Structure of human cathepsin D: comparison of inhibitor binding and subdomain displacement with other aspartic proteases.

Abstract

Cathepsin D (EC 3.4.23.5) (CatD) is an intracellular aspartic protease (AP) that is normally found in the lysosomes of higher eukaryotes. CatD shares two structural features with lysosomal enzymes that distinguish it from most secreted, extracellular APs. First, the mature enzyme from humans is found as a two-chain enzyme as a result of post-translational cleavage and removal of an insertion loop in the N-domain. Second, CatD contains phosphorylated, N-linked oligosaccharides that target the enzyme to lysosomes via man-nose-6-phosphate receptors (MPR). Interest in CatD as a target for drug design results from its association with several biological processes of therapeutic significance, particularly breast cancer and Alzheimer’s disease (Table 1).

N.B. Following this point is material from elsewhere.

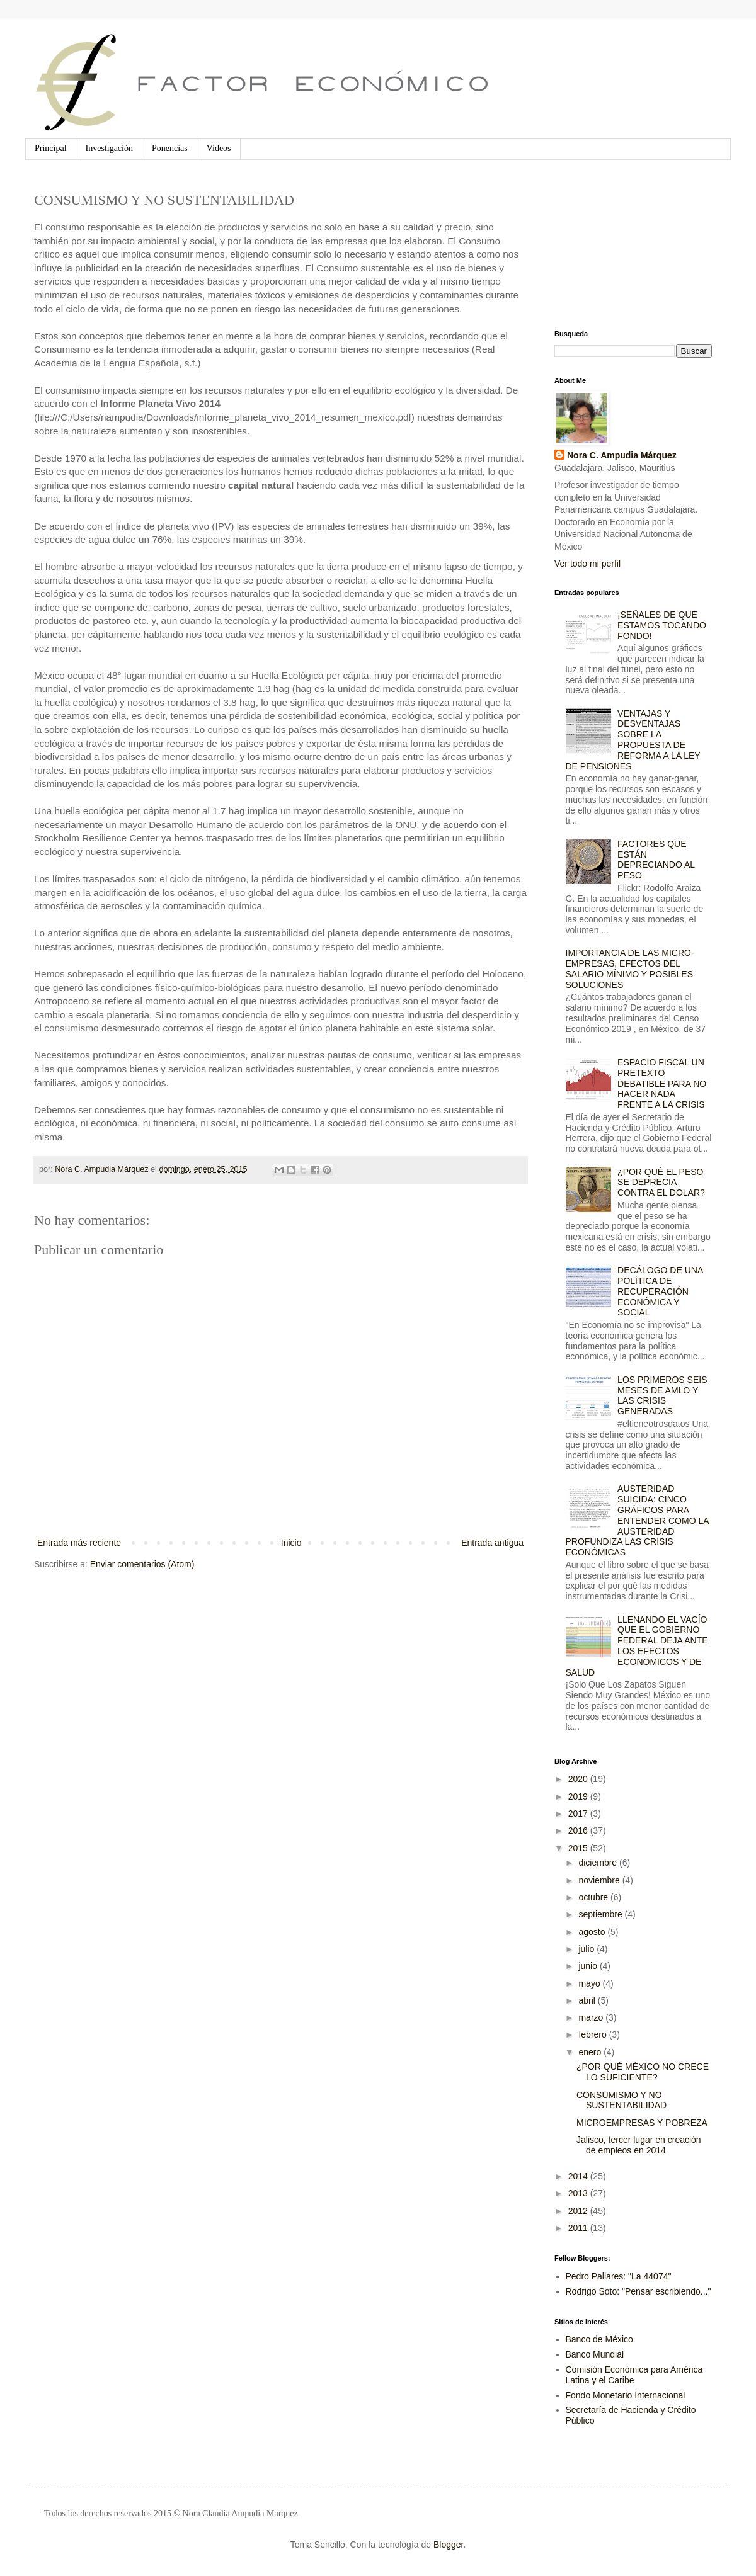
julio (587, 1949)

Recent studies have implicated CatD in the processing of (β-amyloid precursor protein to promote amyloid plaque formation in Alzheimer’s brain. Numerous studies of primary breast cancers have demonstrated that elevated levels of CatD were correlated with an increased risk of metastasis and shorter relapse-free survival. High levels of CatD produced in the vicinity of the growing tumor may degrade the extracellular matrix, either directly or indirectly by potentiating the activity of other tissue proteases, such as collagenase, and thereby promote tumor growth and metastasis. While a role for CatD or other APs in metastasis has been questioned by recent results that show a negative effect of pepstatin A in an in vitro invasion assay using breast cancer-derived MCF7 cells, new studies have revealed that elevated levels of CatD secretion in breast cancers correlate with tumor aggressiveness.